[Stored data entries]
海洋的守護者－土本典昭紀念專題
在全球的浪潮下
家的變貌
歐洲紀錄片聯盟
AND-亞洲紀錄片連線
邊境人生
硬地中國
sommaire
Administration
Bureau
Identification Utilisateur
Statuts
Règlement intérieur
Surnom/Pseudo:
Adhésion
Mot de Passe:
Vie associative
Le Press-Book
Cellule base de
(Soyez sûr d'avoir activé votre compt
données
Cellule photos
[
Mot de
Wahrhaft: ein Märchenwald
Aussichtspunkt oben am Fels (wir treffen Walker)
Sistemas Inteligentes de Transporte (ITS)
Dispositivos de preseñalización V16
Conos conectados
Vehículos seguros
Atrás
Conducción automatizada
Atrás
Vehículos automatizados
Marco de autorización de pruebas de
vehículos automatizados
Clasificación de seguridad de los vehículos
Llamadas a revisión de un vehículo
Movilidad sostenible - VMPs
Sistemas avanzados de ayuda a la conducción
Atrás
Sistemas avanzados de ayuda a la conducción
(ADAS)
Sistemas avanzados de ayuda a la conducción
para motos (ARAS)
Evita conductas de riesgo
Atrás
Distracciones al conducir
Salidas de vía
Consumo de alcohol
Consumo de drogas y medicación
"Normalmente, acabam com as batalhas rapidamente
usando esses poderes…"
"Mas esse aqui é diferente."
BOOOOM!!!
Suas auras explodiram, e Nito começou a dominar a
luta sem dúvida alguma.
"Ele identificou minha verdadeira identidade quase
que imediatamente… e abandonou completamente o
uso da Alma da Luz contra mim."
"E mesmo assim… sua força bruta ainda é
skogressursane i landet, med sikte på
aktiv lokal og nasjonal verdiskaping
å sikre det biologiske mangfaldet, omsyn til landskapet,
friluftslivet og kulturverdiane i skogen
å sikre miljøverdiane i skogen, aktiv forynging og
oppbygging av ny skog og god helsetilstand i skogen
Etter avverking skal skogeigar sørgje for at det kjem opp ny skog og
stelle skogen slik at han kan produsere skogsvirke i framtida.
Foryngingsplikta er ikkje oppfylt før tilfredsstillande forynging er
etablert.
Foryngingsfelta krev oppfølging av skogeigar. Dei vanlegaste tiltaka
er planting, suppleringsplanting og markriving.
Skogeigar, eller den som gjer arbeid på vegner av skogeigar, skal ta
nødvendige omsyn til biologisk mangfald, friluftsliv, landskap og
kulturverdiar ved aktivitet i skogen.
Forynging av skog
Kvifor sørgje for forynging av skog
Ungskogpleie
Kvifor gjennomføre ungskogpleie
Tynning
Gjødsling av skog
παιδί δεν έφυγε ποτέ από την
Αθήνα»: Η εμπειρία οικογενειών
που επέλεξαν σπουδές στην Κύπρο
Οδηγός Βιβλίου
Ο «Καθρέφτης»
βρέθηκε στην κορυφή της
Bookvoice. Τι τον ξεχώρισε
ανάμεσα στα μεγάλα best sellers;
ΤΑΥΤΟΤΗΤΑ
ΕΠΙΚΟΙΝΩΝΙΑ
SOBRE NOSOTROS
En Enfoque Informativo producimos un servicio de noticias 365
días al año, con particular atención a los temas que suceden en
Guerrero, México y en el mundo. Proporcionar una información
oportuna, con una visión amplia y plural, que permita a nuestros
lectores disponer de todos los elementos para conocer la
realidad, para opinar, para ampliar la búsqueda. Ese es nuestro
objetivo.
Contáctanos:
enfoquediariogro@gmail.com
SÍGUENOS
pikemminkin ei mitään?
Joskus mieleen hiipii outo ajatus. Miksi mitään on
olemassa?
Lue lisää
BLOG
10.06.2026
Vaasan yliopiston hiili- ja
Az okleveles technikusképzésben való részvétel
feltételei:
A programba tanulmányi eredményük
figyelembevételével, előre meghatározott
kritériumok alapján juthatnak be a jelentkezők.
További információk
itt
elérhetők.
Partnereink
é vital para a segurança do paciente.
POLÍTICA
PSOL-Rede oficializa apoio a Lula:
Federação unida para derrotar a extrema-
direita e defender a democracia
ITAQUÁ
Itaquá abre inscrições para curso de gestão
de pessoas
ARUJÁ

» Prompt
Take every line from the data that includes the word "skal".

» Problem solution
Etter avverking skal skogeigar sørgje for at det kjem opp ny skog og
Skogeigar, eller den som gjer arbeid på vegner av skogeigar, skal ta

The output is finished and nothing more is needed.